Bernard Arnault collectionne les œuvres d’art et les expose de façon ostentatoire. Sa fortune parmi les premières au monde lui permet toutes les folies et il s’autorise tous les droits. Mais collectionner pour montrer sa puissance financière ou s’affirmer comme ‘’le’’ mécène d’aujourd’hui, est-ce suffisant pour être homme de culture ? La culture qui émancipe, qui élargit l’horizon, qui engage au dialogue entre tous les humains et rend plus tolérant, est-ce son but ?
Le monde de la culture est plus vaste que les quelques œuvres d’art qu’il collectionne ; le livre, la musique, le cinéma et le spectacle vivant font intervenir de très nombreux artistes, auteurs, créateurs, techniciens, costumiers, metteurs en scène, éditeurs, etc. La culture d’un milliardaire n’est pas celle du plus grand nombre.
Le monde de l’art est donc fait d’une multitude métiers de l’ombre, sans qui rien ne serait créé. M. Arnault les ignore avec dédain. Son journal économique, voix du grand patronat, et ‘’ses’’ journalistes insultent tous les intermittents aujourd’hui.
Dominique Seux, le directeur délégué de la rédaction des Echos, vient de lâcher son venin dans son éditorial de France Inter sur les occupations des lieux de culture par les intermittents et Lucie Robequain s’est fendue d’un éditorial dans le quotidien en reprenant les mêmes arguments éculés mais que, décidément, il est nécessaire de rabâcher pour gagner la bataille des idées.
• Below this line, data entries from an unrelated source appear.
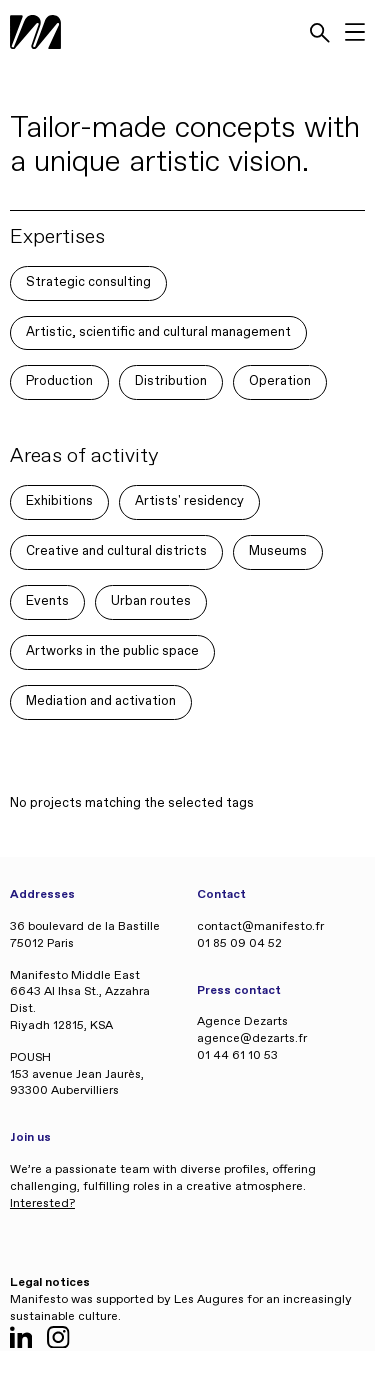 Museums (278, 551)
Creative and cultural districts (116, 551)
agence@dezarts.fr (252, 1039)
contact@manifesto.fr (260, 927)
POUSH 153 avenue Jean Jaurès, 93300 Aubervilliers (77, 1075)
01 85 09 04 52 (239, 944)
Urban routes (151, 601)
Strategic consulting (88, 282)
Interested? (42, 1204)
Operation (280, 381)
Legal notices (50, 1283)
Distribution (171, 381)
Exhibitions (59, 501)
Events (47, 601)
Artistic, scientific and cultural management (158, 332)
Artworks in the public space (112, 651)
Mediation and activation (101, 701)
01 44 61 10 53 (237, 1056)
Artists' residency (189, 501)
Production (59, 381)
Dominique Seux éructe : le mouvement d’occupation ne concerne, selon lui, que 500 personnes (sous-entendu un mouvement minoritaire de quelques trublions) et a assez duré. Il concède que les pauvres intermittents ne sont pas des « privilégiés richissimes » (ils n’ont pas même le milliardième de la fortune de celle de son patron), mais s’il lâche cette vérité c’est pour mieux les fustiger : décidément, ils n’ont rien compris. Lucie Robequain n’est guère étonnée : le mouvement est initié par la CGT, dont, c’est bien connu, les adhérents sont des forcenés incultes et des irréductibles.
Pour Dominique Seux, « le mouvement d’occupation, soit 500 personnes, exige la suppression de la réforme globale de l’assurance-chômage qui ne les concerne pas ». Les intermittents sont vraiment très bêtes et obtus. Ou motivés par d’autres motifs, idéologiques bien sûr. La réforme gouvernementale ne concernerait pas tous les citoyens ; l’affirmer aussi crûment sur les ondes publiques, c’est très osé.
Dans son argumentation, Dominique Seux ne pouvait pas oublier de mentionner les « discours tenus lors de l’élégante dernière cérémonie des Césars » ; celle-ci l’a dérangé (tant mieux, cela prouve que les interventions visaient juste). Lucie Robequain, elle, dénonce la valse des milliards d’aides à l’heure « où beaucoup perdent la notion des chiffres ».
Certes, les pauvres intermittents manipulés par la CGT perdent la notion des chiffres quand on leur étale la fortune de Bernard Arnault. Mais le milliardaire, lui, compte sur ‘’ses’’ journalistes comme sur de vulgaires valets de pied pour fustiger ceux qui n’ont plus travaillé depuis plus d’un an et qui n’ont rien d’autre qu’une maigre allocation-chômage pour tenter de subsister, dans un monde sans culture et qui n’auront même pas suffisamment d’argent pour aller voir les œuvres d’art de la Fondation Vuitton.
Alors, Bernard Arnault, Dominique Seux et Lucie Robequain, eux, n’ont rien compris à ce qui fait culture ; peu leur importe : ils s’occupent d’affaires autrement plus importantes, celles de quelques-uns contre le peuple.